I agree. He must be one heck of a Dad for you to put up with this selfishness. Purchases like this without a discussion. Please. You need to put the fear of God into this man but only if you mean it.


----------



## DanielleBennett (Oct 9, 2015)

I understand you want to stay married to him because of the kids, but are they affected in any way knowing that you guys aren't getting along? Marriage counseling will be a good idea, even family counseling at some point so your kids can get their feelings out as well. It is super annoying working so hard and then having your spouse overspend on unnecessary items. If I were you, I would get a personal checking out for bills and don't give him access to that account. If he gets bent out of shape about it, tell him that it's because you are tired of being in debt and not being included in the finances and that YOU are making sure the bills get paid. Have his contracting job give him the fun money, and when he runs out, he runs out. Try to see if you can protect the retiremement account as well.


----------



## DanielleBennett (Oct 9, 2015)

intheory said:


> Sorry, snowflake. This is an awful situation to be in.
> 
> This proves what I have always known. Men like to shop and spend money recklessly, every bit as much as women do. And women can be as financially sensible and conservative as any man.
> 
> ...


Yeah I agree with you. Both me and my spouse can overspend but when it comes to saving I am much better at it honestly. Lol.


----------



## snowflake2712 (Dec 17, 2015)

The kids aren't involved (other than reaping the benefits of going to the sporting events at times). The money is an issue, but more so it's that he doesn't respect me enough to talk through decisions which involve such a large amount of OUR money. We agreed to communicate anything over $150. He will if he thinks I'll agree... but otherwise he sneaks behind my back. He has a superiority complex, he believes so whole heartedly that his opinion is the only one that matters, everyone else that doesn't see his point of view is 'ridiculous' or 'stupid'. We'll try marriage counseling and see how that goes. I want my family to stay together and I do want to work on my marriage... it just infuriates me when he becomes sneaky and does things behind my back. He puts himself and his wants before the families and my priorities are different than his. This is the sticking point =( My initial thought was to kick him out for awhile for him to gain perspective. Maybe not having full access to the kids and family that he keeps stealing from would remind him of what is important. I've contacted a lawyer and will meet just to be sure I'm within my rights to kick him out of the house for a few days. (If not, I can take the kids to my Mom's for a few days and leave him, just makes me ponder if it's best to move the kids and involve them in this way). He sees me as weak and I'm anything but. I can admit I'm not perfect, and I put the kids before our marriage and right now. He committed to spend the money without actually paying it yet, so while I do the bills... this is something I couldn't control. Looking into counseling now. Merry Christmas!


----------



## Bananapeel (May 4, 2015)

To me, what he did was theft. My XWW did the same and cashed out and spent nearly her entire retirement account behind my back. I only found out about it during the D when she had to show me her assets and we settled it by each of us keeping nearly all of our own accounts, so it only really ended up hurting her. If I were in your situation and wanted to stay married I'd consider two main options. Either accept that he is this way and that your financial agreements aren't going to be upheld or decide to do your budgeting individually so you have all the control over your individual money. That means you pull his name off of your accounts. You split bills whatever way you two decide on and leave it to him to make his own bone headed decisions. If you end up staying together long term it will hurt you if you were counting on his retirement savings to supplement yours. I wish there was a good answer but it seems that people that are bad with money have a really hard time changing their ways.


----------



## Kivlor (Oct 27, 2015)

snowflake2712 said:


> This might be more of a vent than anything...
> 
> Facts:
> Been married 11 years.
> ...


I'd certainly be considering separating. Your H has an issue with boundaries regarding money. Have you ever had a discussion with him, saying that purchases over $100 require both of you to sign off / agree? I think that's a necessity.

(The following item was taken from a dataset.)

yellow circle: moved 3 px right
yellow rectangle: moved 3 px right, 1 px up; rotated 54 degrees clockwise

If you're going to stay together, you are going to need a lot of counseling. He's going to need a ton of it, and he's going to have to make some tremendous changes.

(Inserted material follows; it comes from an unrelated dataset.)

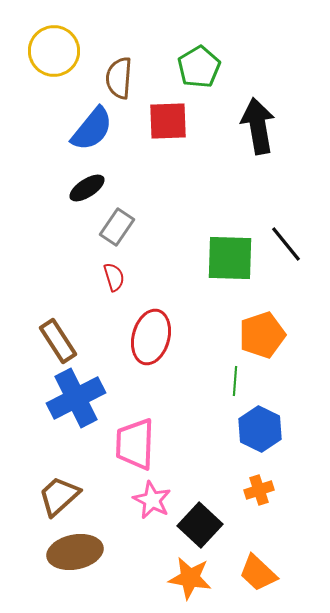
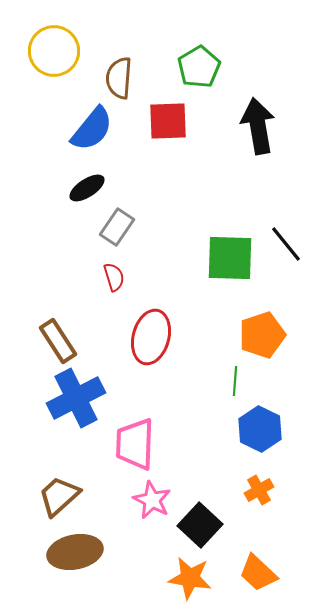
orange cross: rotated 12 degrees counterclockwise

You're coming across as the logical one, not him. He does things on impulse; that's emotive, not reasoned. Personally, without knowing all of your specifics, it's hard to know what I'd do, but taking $20,000 and blowing it, I'd probably divorce in a heartbeat. Financial infidelity is probably higher on my sh!t list than physical infidelity. But that's the kind of person I am.

ETA: You need to lay down the law with your H. No more spending money without permission. Anything over $100 requires you both agree. And he gets to sell the tickets. He does not get to enjoy the fruit of his theft / infidelity. And he should spend some time shoveling snow until he makes up the money you lost on the sale of said tickets.


----------